Oil climbed to the highest level in a week on concern that a strike in Nigeria will curb supplies and as European Central Bank President Mario Draghi said there are some signs the euro-area economy is stabilizing.
Prices rose as much as 2.1 percent after Nigeria’s Nupeng union said it has started shutting platforms in Africa’s largest oil producer. Crude extended gains as the euro surged against the dollar on Draghi’s remarks and as the ECB kept its benchmark interest rate at 1 percent following two straight reductions.
“The Nigerian situation is front and center here as we know that Nigerian oil workers are capable of shutting in production,” said John Kilduff, a partner at Again Capital LLC, a New York-based hedge fund that focuses on energy. “It was a bit of a surprise for the European Central Bank to not lower rates and that spurred oil’s inverse dollar trade.”
Crude for February delivery rose $1.28, or 1.3 percent, to $102.15 a barrel at 11:43 a.m. on the New York Mercantile Exchange after touching $102.98. The contract fell to $100.87 yesterday, the lowest close since Dec. 30. Prices have risen 11 percent in the past year.
Brent oil advanced $1.55, or 1.4 percent, to $113.79 a barrel on the London-based ICE Futures Europe exchange. Earlier, it touched $115.12, the highest price since Nov. 9.
The euro strengthened as much as 1 percent against the dollar, boosting the appeal of commodities as alternative investment to the U.S. currency, on Draghi’s comments and afterSpain sold almost twice its maximum target at a bond auction.

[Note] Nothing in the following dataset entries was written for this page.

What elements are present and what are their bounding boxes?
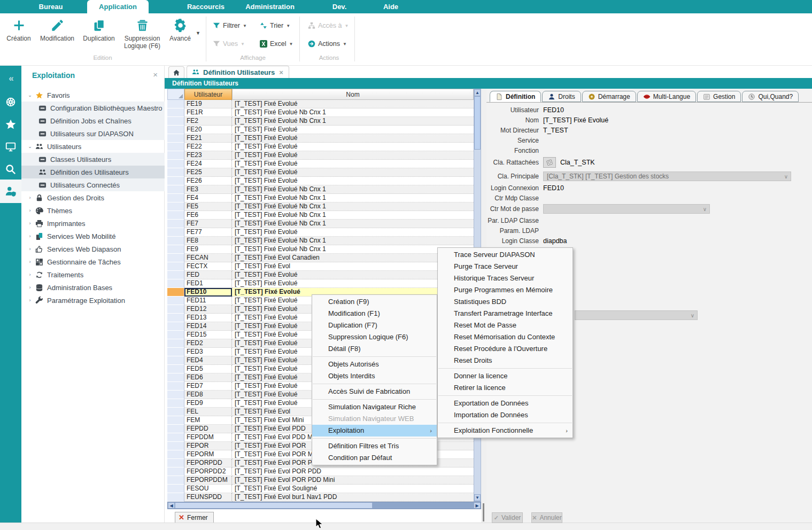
sidebar-item-imprimantes[interactable]: ›Imprimantes bbox=[21, 217, 165, 230]
cell-utilisateur[interactable]: FEPORM bbox=[184, 450, 232, 459]
table-row[interactable]: FE20[T_TEST] Fixé Evolué bbox=[167, 126, 474, 134]
row-number-cell[interactable] bbox=[167, 151, 184, 160]
cell-nom[interactable]: [T_TEST] Fixé Evolué Nb Cnx 1 bbox=[232, 117, 474, 126]
menu-item-creation-f9[interactable]: Création (F9) bbox=[312, 296, 437, 308]
rail-search[interactable] bbox=[0, 160, 21, 179]
menu-item-exportation-de-donnees[interactable]: Exportation de Données bbox=[438, 398, 573, 409]
cell-utilisateur[interactable]: FE8 bbox=[184, 237, 232, 245]
sidebar-item-services-web-mobilite[interactable]: ›Services Web Mobilité bbox=[21, 230, 165, 243]
chevron-down-icon[interactable]: ▼ bbox=[243, 24, 247, 28]
row-number-cell[interactable] bbox=[167, 134, 184, 143]
cell-utilisateur[interactable]: FEPDDM bbox=[184, 433, 232, 442]
row-number-cell[interactable] bbox=[167, 425, 184, 433]
trier-button[interactable]: Trier▼ bbox=[260, 20, 290, 31]
filtrer-button[interactable]: Filtrer▼ bbox=[213, 20, 247, 31]
row-number-cell[interactable] bbox=[167, 442, 184, 450]
hidden-field-select[interactable]: ∨ bbox=[575, 310, 698, 320]
cell-utilisateur[interactable]: FEM bbox=[184, 416, 232, 425]
menu-item-objets-autorises[interactable]: Objets Autorisés bbox=[312, 358, 437, 370]
menu-item-reset-droits[interactable]: Reset Droits bbox=[438, 355, 573, 367]
sidebar-item-configuration-bibliotheques-maestro[interactable]: Configuration Bibliothèques Maestro bbox=[21, 102, 165, 114]
cell-utilisateur[interactable]: FECTX bbox=[184, 262, 232, 271]
cell-nom[interactable]: [T_TEST] Fixé Evolué bbox=[232, 126, 474, 134]
cell-utilisateur[interactable]: FE23 bbox=[184, 151, 232, 160]
cell-utilisateur[interactable]: FE4 bbox=[184, 194, 232, 202]
cell-nom[interactable]: [T_TEST] Fixé Evolué bbox=[232, 168, 474, 177]
sidebar-item-gestion-des-droits[interactable]: ›Gestion des Droits bbox=[21, 191, 165, 204]
table-row[interactable]: FE1R[T_TEST] Fixé Evolué Nb Cnx 1 bbox=[167, 108, 474, 117]
cell-utilisateur[interactable]: FE19 bbox=[184, 100, 232, 108]
cell-utilisateur[interactable]: FESOU bbox=[184, 485, 232, 493]
table-row[interactable]: FED1[T_TEST] Fixé Evolué bbox=[167, 279, 474, 288]
cell-utilisateur[interactable]: FED13 bbox=[184, 314, 232, 322]
table-row[interactable]: FESOU[T_TEST] Fixé Evol Souligné bbox=[167, 485, 474, 493]
cell-nom[interactable]: [T_TEST] Fixé Evolué bbox=[232, 177, 474, 185]
tab-close-icon[interactable]: × bbox=[279, 68, 283, 76]
tree-chevron-icon[interactable]: › bbox=[27, 285, 33, 290]
cell-utilisateur[interactable]: FE9 bbox=[184, 245, 232, 254]
sidebar-item-administration-bases[interactable]: ›Administration Bases bbox=[21, 281, 165, 294]
cell-nom[interactable]: [T_TEST] Fixé Evol POR PDD Mini bbox=[232, 476, 474, 485]
sidebar-item-services-web-diapason[interactable]: ›Services Web Diapason bbox=[21, 243, 165, 255]
table-row[interactable]: FE9[T_TEST] Fixé Evolué Nb Cnx 1 bbox=[167, 245, 474, 254]
cell-utilisateur[interactable]: FEUNSPDD bbox=[184, 493, 232, 502]
tree-chevron-icon[interactable]: › bbox=[27, 208, 33, 213]
chevron-down-icon[interactable]: ▼ bbox=[289, 42, 293, 46]
row-number-cell[interactable] bbox=[167, 399, 184, 408]
row-number-cell[interactable] bbox=[167, 177, 184, 185]
tree-chevron-icon[interactable]: › bbox=[27, 221, 33, 226]
sidebar-item-parametrage-exploitation[interactable]: ›Paramétrage Exploitation bbox=[21, 294, 165, 307]
fermer-button[interactable]: ✕ Fermer bbox=[175, 512, 214, 523]
sidebar-item-definition-des-utilisateurs[interactable]: Définition des Utilisateurs bbox=[21, 166, 165, 178]
menu-item-exploitation-fonctionnelle[interactable]: Exploitation Fonctionnelle› bbox=[438, 425, 573, 437]
cell-utilisateur[interactable]: FED14 bbox=[184, 322, 232, 331]
table-row[interactable]: FE26[T_TEST] Fixé Evolué bbox=[167, 177, 474, 185]
cell-utilisateur[interactable]: FEPORPDDM bbox=[184, 476, 232, 485]
cell-nom[interactable]: [T_TEST] Fixé Evolué bbox=[232, 160, 474, 168]
cell-utilisateur[interactable]: FED7 bbox=[184, 382, 232, 391]
cell-utilisateur[interactable]: FED bbox=[184, 271, 232, 279]
row-number-cell[interactable] bbox=[167, 168, 184, 177]
row-number-cell[interactable] bbox=[167, 493, 184, 502]
duplication-button[interactable]: Duplication bbox=[79, 15, 119, 56]
table-corner-cell[interactable] bbox=[167, 89, 184, 100]
row-number-cell[interactable] bbox=[167, 211, 184, 220]
cell-nom[interactable]: [T_TEST] Fixé Evolué Nb Cnx 1 bbox=[232, 220, 474, 228]
cell-nom[interactable]: [T_TEST] Fixé Evolué Nb Cnx 1 bbox=[232, 185, 474, 194]
tree-chevron-icon[interactable]: › bbox=[27, 259, 33, 264]
detail-tab-definition[interactable]: Définition bbox=[490, 91, 541, 102]
rail-collapse[interactable]: « bbox=[0, 69, 21, 88]
detail-tab-gestion[interactable]: Gestion bbox=[697, 91, 741, 102]
cell-utilisateur[interactable]: FED10 bbox=[184, 288, 232, 297]
cell-nom[interactable]: [T_TEST] Fixé Evolué Nb Cnx 1 bbox=[232, 194, 474, 202]
rail-monitor[interactable] bbox=[0, 137, 21, 157]
tree-chevron-icon[interactable]: ⌄ bbox=[27, 144, 33, 149]
menu-item-importation-de-donnees[interactable]: Importation de Données bbox=[438, 409, 573, 421]
menu-bureau[interactable]: Bureau bbox=[32, 0, 69, 13]
horizontal-scrollbar[interactable]: ◀ ▶ bbox=[167, 502, 481, 509]
table-row[interactable]: FE21[T_TEST] Fixé Evolué bbox=[167, 134, 474, 143]
row-number-cell[interactable] bbox=[167, 314, 184, 322]
cell-utilisateur[interactable]: FEPORPDD2 bbox=[184, 467, 232, 476]
menu-item-transfert-parametrage-interface[interactable]: Transfert Parametrage Interface bbox=[438, 308, 573, 319]
cell-utilisateur[interactable]: FECAN bbox=[184, 254, 232, 262]
sidebar-item-gestionnaire-de-taches[interactable]: ›Gestionnaire de Tâches bbox=[21, 255, 165, 268]
row-number-cell[interactable] bbox=[167, 322, 184, 331]
cell-utilisateur[interactable]: FED6 bbox=[184, 373, 232, 382]
cell-utilisateur[interactable]: FED5 bbox=[184, 365, 232, 373]
vertical-scroll-thumb[interactable] bbox=[474, 96, 481, 150]
chevron-down-icon[interactable]: ▼ bbox=[241, 42, 245, 46]
cell-utilisateur[interactable]: FE25 bbox=[184, 168, 232, 177]
menu-item-reset-procedure-a-l-ouverture[interactable]: Reset Procédure à l'Ouverture bbox=[438, 343, 573, 355]
row-number-cell[interactable] bbox=[167, 143, 184, 151]
cell-nom[interactable]: [T_TEST] Fixé Evolué bbox=[232, 100, 474, 108]
menu-item-purge-programmes-en-memoire[interactable]: Purge Programmes en Mémoire bbox=[438, 284, 573, 296]
table-row[interactable]: FE25[T_TEST] Fixé Evolué bbox=[167, 168, 474, 177]
row-number-cell[interactable] bbox=[167, 339, 184, 348]
excel-button[interactable]: Excel▼ bbox=[260, 38, 293, 49]
menu-item-trace-serveur-diapason[interactable]: Trace Serveur DIAPASON bbox=[438, 249, 573, 261]
cell-utilisateur[interactable]: FE21 bbox=[184, 134, 232, 143]
menu-item-definition-filtres-et-tris[interactable]: Définition Filtres et Tris bbox=[312, 440, 437, 452]
row-number-cell[interactable] bbox=[167, 220, 184, 228]
tree-chevron-icon[interactable]: › bbox=[27, 233, 33, 239]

“With the bouncing euro and the break in the dollar, that’s going to be supportive for oil prices,” said Rich Ilczyszyn, chief market strategist and founder of Iitrader.com in Chicago.
Nigeria’s Nupeng oil union said it withdrew its members from fields in support of a nationwide strike to force PresidentGoodluck Jonathan to reinstate fuel subsidies. The strikes, now in their fourth day, follow production glitches that have already cut shipments. Another union, Pengassan, said it would begin shutting down the industry on Jan. 15.
Jonathan and labor leaders were set to meet at 5 p.m. local time today in the capital of Abuja in a bid to end the strike. The president and the unions are deadlocked over demands that the government reverse its decision to abolish fuel subsidies, which more than doubled the price of gasoline.
Nigeria pumped 2.2 million barrels of crude a day last month, according to Bloomberg estimates.
Oil also rose as U.S. Treasury Secretary Timothy F. Geithner’s efforts to tighten economic sanctions on Iran over its nuclear program won backing from Japan a day after China rejected limiting oil imports from the country.
“It’s the fear over Nigeria and residual fear over Iran,”said Peter Beutel, president of trading advisory company CameronHanover.com in New Canaan, Connecticut.
Japanese Finance Minister Jun Azumi said today that the country, the world’s second-biggest importer of Iranian crude, may reduce purchases as part of an effort to limit Iran’s nuclear development.